At facility B, which produced ready-to-eat salad products, 15 food samples, including one salad product sample, nine ingredient samples, and six samples of ingredients for other products, were tested for L. monocytogenes. From these samples, contamination of the slicer was suspected, and both the slicer and the area around the slicer were sampled before and after use. The slicer was cleaned twice a day with a mild detergent and sterilized with an alcohol spray. Before use, sampling was done several hours after cleaning, and after use, sampling was done immediately. Sampling of the slicer revealed that contamination by L. monocytogenes serotype 3b was more extensive after use than before use.

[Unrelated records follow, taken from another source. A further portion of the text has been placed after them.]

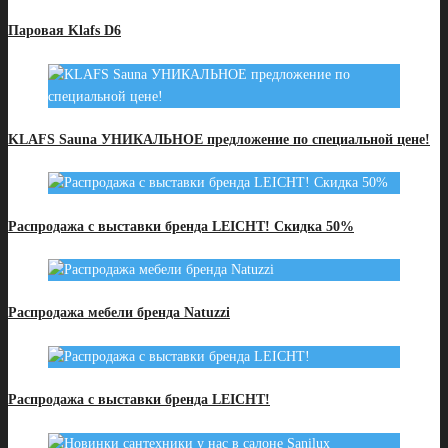
Паровая Klafs D6
KLAFS Sauna УНИКАЛЬНОЕ предложение по специальной цене!
Распродажа с выставки бренда LEICHT! Скидка 50%
Распродажа мебели бренда Natuzzi
Распродажа с выставки бренда LEICHT!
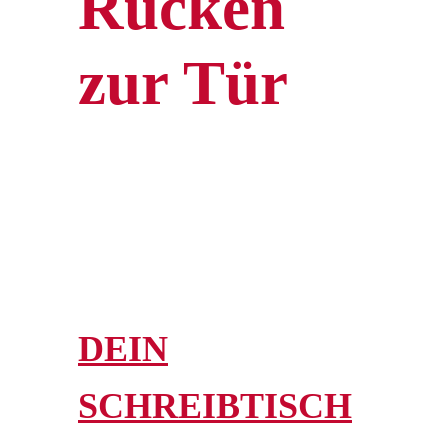
Rücken
zur Tür
DEIN
SCHREIBTISCH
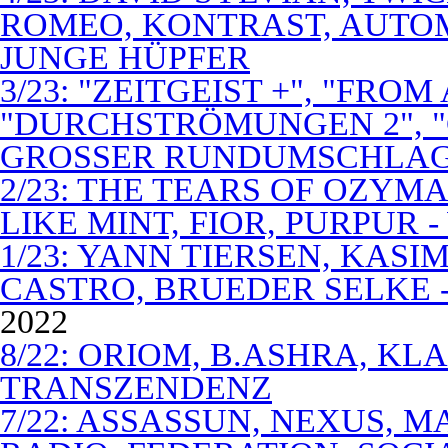
ROMEO, KONTRAST, AUTOM
JUNGE HÜPFER
3/23: "ZEITGEIST +", "FROM
"DURCHSTRÖMUNGEN 2", 
GROSSER RUNDUMSCHLA
2/23: THE TEARS OF OZYM
LIKE MINT, FIOR, PURPUR 
1/23: YANN TIERSEN, KASI
CASTRO, BRUEDER SELKE -
2022
8/22: ORIOM, B.ASHRA, KL
TRANSZENDENZ
7/22: ASSASSUN, NEXUS, M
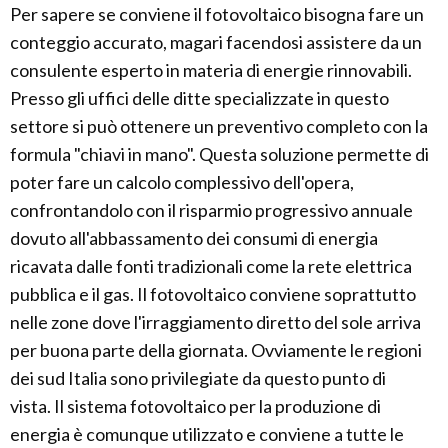
Per sapere se conviene il fotovoltaico bisogna fare un
conteggio accurato, magari facendosi assistere da un
consulente esperto in materia di energie rinnovabili.
Presso gli uffici delle ditte specializzate in questo
settore si può ottenere un preventivo completo con la
formula "chiavi in mano". Questa soluzione permette di
poter fare un calcolo complessivo dell'opera,
confrontandolo con il risparmio progressivo annuale
dovuto all'abbassamento dei consumi di energia
ricavata dalle fonti tradizionali come la rete elettrica
pubblica e il gas. Il fotovoltaico conviene soprattutto
nelle zone dove l'irraggiamento diretto del sole arriva
per buona parte della giornata. Ovviamente le regioni
dei sud Italia sono privilegiate da questo punto di
vista. Il sistema fotovoltaico per la produzione di
energia è comunque utilizzato e conviene a tutte le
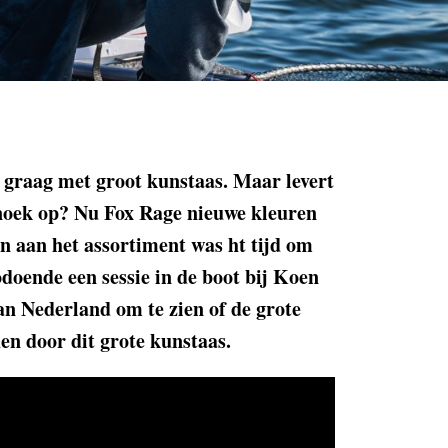
 graag met groot kunstaas. Maar levert
snoek op? Nu Fox Rage nieuwe kleuren
n aan het assortiment was ht tijd om
Zodoende een sessie in de boot bij Koen
an Nederland om te zien of de grote
en door dit grote kunstaas.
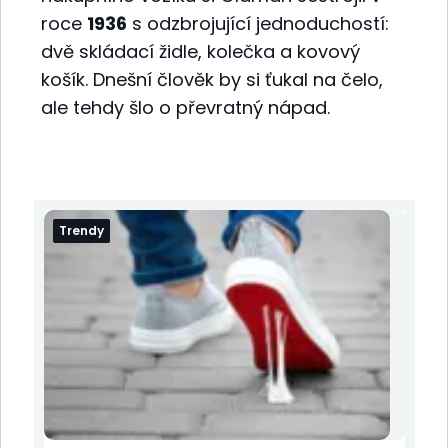
roce
1936
s odzbrojující jednoduchostí:
dvě skládací židle, kolečka a kovový
košík. Dnešní člověk by si ťukal na čelo,
ale tehdy šlo o převratný nápad.
Trendy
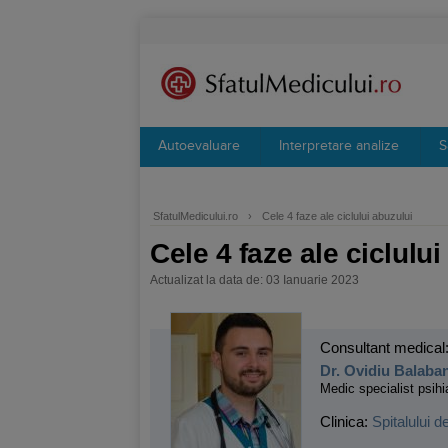
Autoevaluare
Interpretare analize
S
SfatulMedicului.ro
›
Cele 4 faze ale ciclului abuzului
Cele 4 faze ale ciclului
Actualizat la data de: 03 Ianuarie 2023
Consultant medical
Dr. Ovidiu Balaba
Medic specialist psihi
Clinica:
Spitalului d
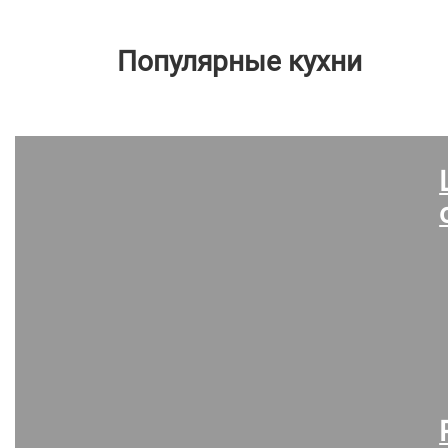
Популярные кухни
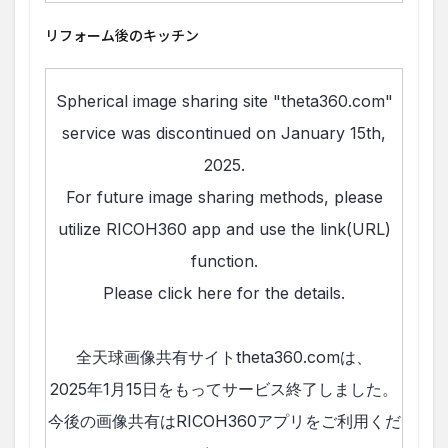
リフォーム後のキッチン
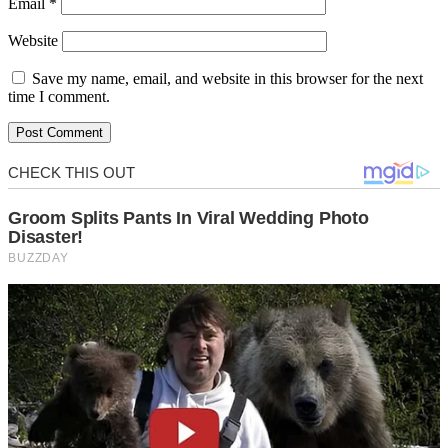
Email
*
Website
Save my name, email, and website in this browser for the next
time I comment.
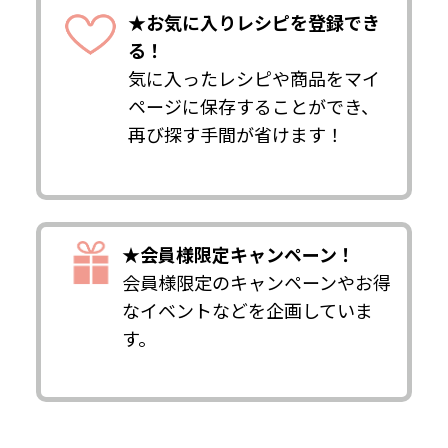
★お気に入りレシピを登録でき
る！
気に入ったレシピや商品をマイ
ページに保存することができ、
再び探す手間が省けます！
★会員様限定キャンペーン！
会員様限定のキャンペーンやお得
なイベントなどを企画していま
す。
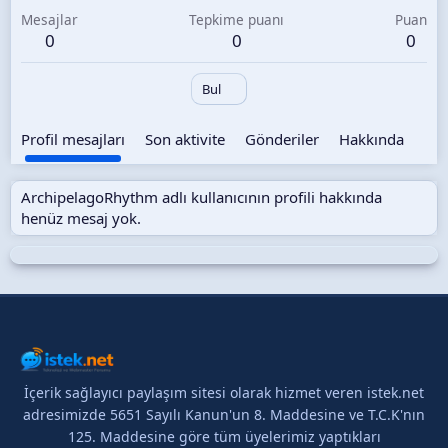
Mesajlar
Tepkime puanı
Puan
0
0
0
Bul
Profil mesajları
Son aktivite
Gönderiler
Hakkında
ArchipelagoRhythm adlı kullanıcının profili hakkında
henüz mesaj yok.
İçerik sağlayıcı paylaşım sitesi olarak hizmet veren istek.net
adresimizde 5651 Sayılı Kanun'un 8. Maddesine ve T.C.K'nın
125. Maddesine göre tüm üyelerimiz yaptıkları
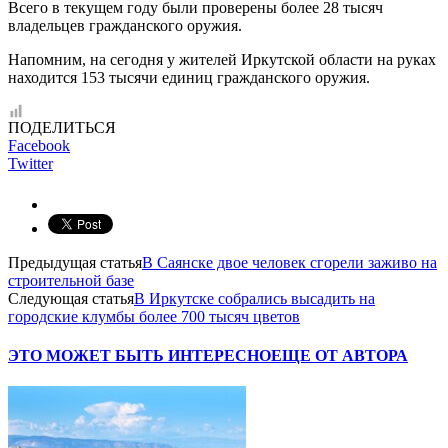
Всего в текущем году были проверены более 28 тысяч
владельцев гражданского оружия.
Напомним, на сегодня у жителей Иркутской области на руках
находится 153 тысячи единиц гражданского оружия.
ПОДЕЛИТЬСЯ
Facebook
Twitter
Предыдущая статья
В Саянске двое человек сгорели заживо на
строительной базе
Следующая статья
В Иркутске собрались высадить на
городские клумбы более 700 тысяч цветов
ЭТО МОЖЕТ БЫТЬ ИНТЕРЕСНО
ЕЩЕ ОТ АВТОРА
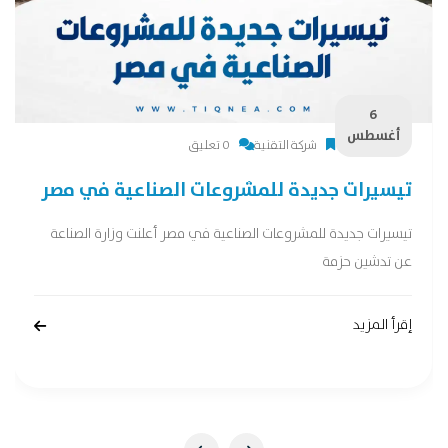
6
أغسطس
شركة التقنية
0 تعليق
تيسيرات جديدة للمشروعات الصناعية في مصر
تيسيرات جديدة للمشروعات الصناعية في مصر أعلنت وزارة الصناعة
عن تدشين حزمة
إقرأ المزيد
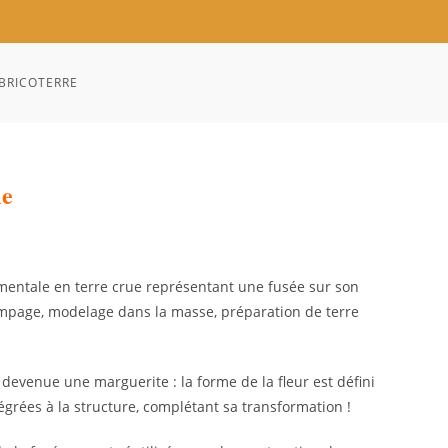
BRICOTERRE
le
umentale en terre crue représentant une fusée sur son
tampage, modelage dans la masse, préparation de terre
t devenue une marguerite : la forme de la fleur est défini
égrées à la structure, complétant sa transformation !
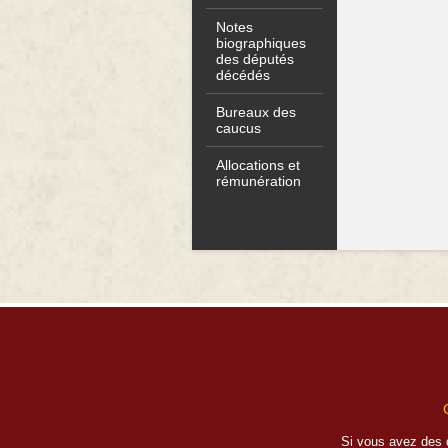
Notes
biographiques
des députés
décédés
Bureaux des
caucus
Allocations et
rémunération
Si vous avez des 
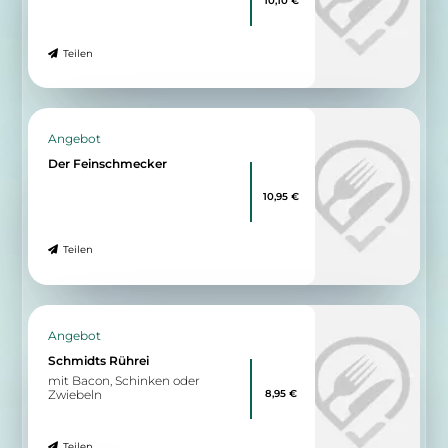
Teilen
Angebot
Der Feinschmecker
10,95 €
Teilen
Angebot
Schmidts Rührei
mit Bacon, Schinken oder
8,95 €
Zwiebeln
Teilen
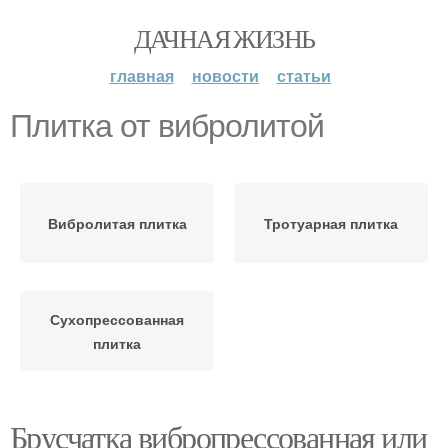
ДАЧНАЯ ЖИЗНЬ
главная
новости
статьи
Плитка от вибролитой
Вибролитая плитка
Тротуарная плитка
Сухопрессованная
плитка
Брусчатка вибропрессованная или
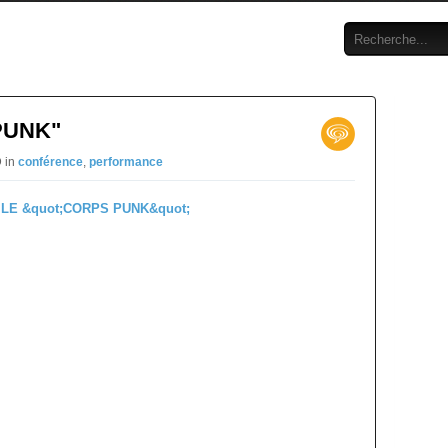
PUNK"
D in
conférence
,
performance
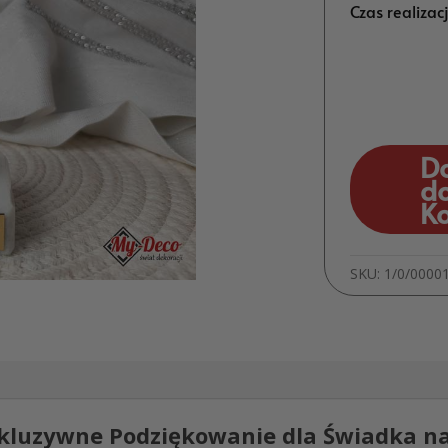
Czas realizac
D
d
K
SKU:
1/0/0000
kluzywne Podziękowanie dla Świadka na 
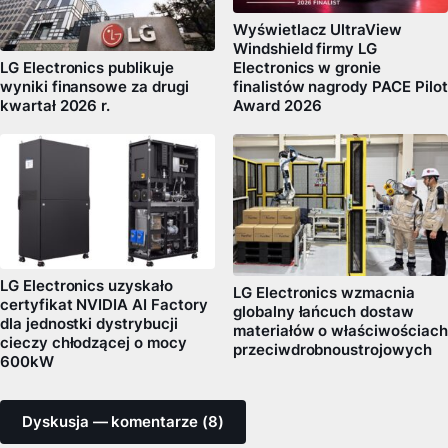
Wyświetlacz UltraView
Windshield firmy LG
LG Electronics publikuje
Electronics w gronie
wyniki finansowe za drugi
finalistów nagrody PACE Pilot
kwartał 2026 r.
Award 2026
LG Electronics uzyskało
LG Electronics wzmacnia
certyfikat NVIDIA AI Factory
globalny łańcuch dostaw
dla jednostki dystrybucji
materiałów o właściwościach
cieczy chłodzącej o mocy
przeciwdrobnoustrojowych
600kW
Dyskusja — komentarze (8)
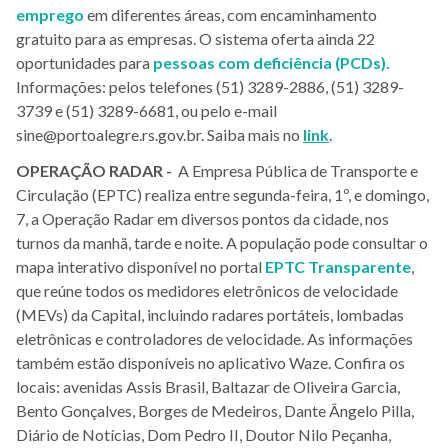
emprego
em diferentes áreas, com encaminhamento
gratuito para as empresas. O sistema oferta ainda 22
oportunidades para
pessoas com deficiência (PCDs)
.
Informações: pelos telefones (51) 3289-2886, (51) 3289-
3739 e (51) 3289-6681, ou pelo e-mail
sine@portoalegre.rs.gov.br. Saiba mais no
link
.
OPERAÇÃO RADAR -
A Empresa Pública de Transporte e
Circulação (EPTC) realiza entre segunda-feira, 1º, e domingo,
7, a Operação Radar em diversos pontos da cidade, nos
turnos da manhã, tarde e noite. A população pode consultar o
mapa interativo disponível no portal
EPTC Transparente
,
que reúne todos os medidores eletrônicos de velocidade
(MEVs) da Capital, incluindo radares portáteis, lombadas
eletrônicas e controladores de velocidade. As informações
também estão disponíveis no aplicativo Waze. Confira os
locais:
avenidas Assis Brasil, Baltazar de Oliveira Garcia,
Bento Gonçalves, Borges de Medeiros, Dante Ângelo Pilla,
Diário de Notícias, Dom Pedro II, Doutor Nilo Peçanha,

Therefore, the slicer was disassembled, cleaned, and disinfected thoroughly.

In Facility C, raw meat is processed in the processing room, heated in the smoke room, cooled in the semifinished product refrigerator, cut and packaged in the packaging room, and stored in the product refrigerator. A total of 22 environment samples were collected, and L. monocytogenes serotype 4b (4e) was detected in all the dirty, semiclean, and clean areas. The strain was also isolated from the wheels of a smoking cart that was transported across the zones. Therefore, efforts were made to frequently clean and disinfect the cart.

Overall, EMPs revealed the presence of L. monocytogenes in each facility, highlighted cleaning and flow line issues, and permitted corrective measures to be implemented. The researchers recommended that the participating facilities continue the “Plan-Do-Check-Act” cycle.